The earliest arulae are found in the Greek colonies of Sicily and Southern Italy, though they are hardly present in the Greek mainland, implying that they reflect a tradition either of local innovation or imported from elsewhere other than Greece. Some are found in Motya, which was historically a Phoenician colony, though these are of a slightly later date and are probably the result of importation. The arulae then spread northwards to other regions such as Rome or Capua, with some samples appearing in Hadria and Baccuco in Picenum. The Picene examples are possibly due to the influence of the Greek refugees who fled from Dionysius of Syracuse and established the city of Ancona around the year 380 BCE. Hourglass-shaped arulae are absent from Sicily and Southern Italy, implying that they emerged from a source other than the Greek colonies. According to the archaeologist Elizabeth Douglas van Buren, this alternative influence was perhaps the Etruscans, as—according to van Buren—Etruscan altars such as the altar of Calvinus on the Palatine are comparable in style.

== Function ==
It is likely that arulae were inexpensive, though this does not necessarily mean that they were not valuable. Instead, the significance of arulae was probably largely symbolic: They served as representations of standard altars, perhaps allowing suppliants to effectively partake in otherwise inaccessible rituals. Annual animal sacrifices were often unavailable to much of the Roman population, either because the ceremony was exclusive to the upper-classes or a specific group of people, or merely on account of over-crowding. Should a Roman have missed the public sacrifice for that year, the act of dedicating an arula could serve as a satisfactory replacement, as it would evoke at least the experience of the true participation in a sacrifice.
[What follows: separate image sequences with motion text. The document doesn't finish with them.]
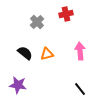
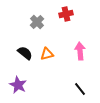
purple star: rotated 18 degrees clockwise
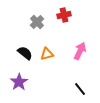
red cross: moved 2 px left, 1 px down
pink arrow: rotated 30 degrees clockwise
purple star: moved 1 px right, 3 px up; rotated 12 degrees clockwise
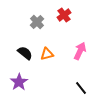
red cross: rotated 24 degrees counterclockwise
black line: moved 1 px right, 1 px up
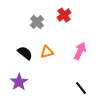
orange triangle: moved 2 px up
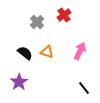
orange triangle: rotated 32 degrees clockwise
black line: moved 3 px right
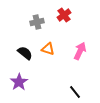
gray cross: rotated 32 degrees clockwise
orange triangle: moved 1 px right, 3 px up
black line: moved 9 px left, 4 px down
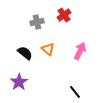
orange triangle: rotated 24 degrees clockwise
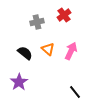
pink arrow: moved 9 px left
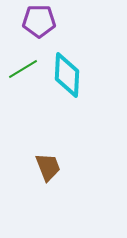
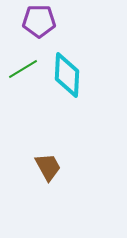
brown trapezoid: rotated 8 degrees counterclockwise
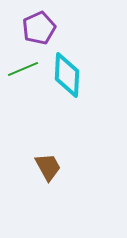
purple pentagon: moved 7 px down; rotated 24 degrees counterclockwise
green line: rotated 8 degrees clockwise
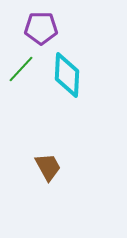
purple pentagon: moved 2 px right; rotated 24 degrees clockwise
green line: moved 2 px left; rotated 24 degrees counterclockwise
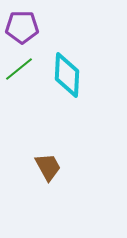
purple pentagon: moved 19 px left, 1 px up
green line: moved 2 px left; rotated 8 degrees clockwise
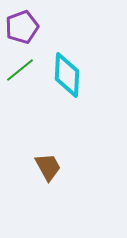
purple pentagon: rotated 20 degrees counterclockwise
green line: moved 1 px right, 1 px down
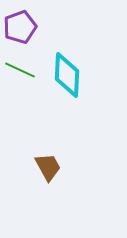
purple pentagon: moved 2 px left
green line: rotated 64 degrees clockwise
Since arulae were typologically modeled after the particular variety of altar common to the local sanctuary, the act of their dedication would even more specifically call to mind local customs and the ancient rituals of the community. Arulae themselves do not appear to have been used in proper sacrificial rituals. In theory, it is possible that some arulae served as incense burners: There is evidence of a fire on at least one surviving arula, and some samples contain depressions on their tops, which could have functioned as basins for incense. However, overall, there is extremely little evidence for burning on the surviving arulae, implying that they were not frequently utilized for sacrifices or libations. Arulae were nevertheless sometimes provided with certain accoutrements to symbolize the act of sacrifice, such as model fruit offerings or depictions of fire. The extensive molding of arulae—which is disproportionate to their miniature scale—may have accentuated their symbolic value by aggrandizing the otherwise unimpressive structure.